***** DATA LISTING *****

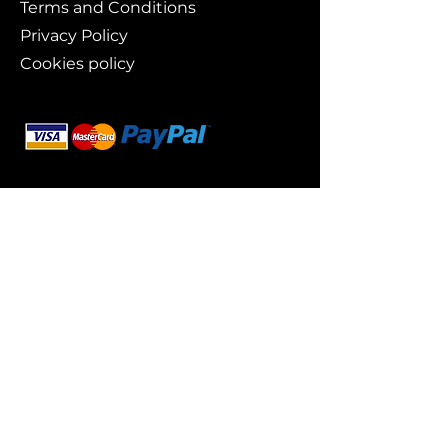
Terms and Conditions
Privacy Policy
Cookies policy
Branding
Buy art
Original works
Collections
Art prints
For whom?
Art lovers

*****

■ THE PROBLEM ■
Once the pictures are set aside, please reproduce the remaining material word for word.

■ ANSWER BELOW ■
Terms and Conditions
Privacy Policy
Cookies policy
Branding
Buy art
Original works
Collections
Art prints
For whom?
Art lovers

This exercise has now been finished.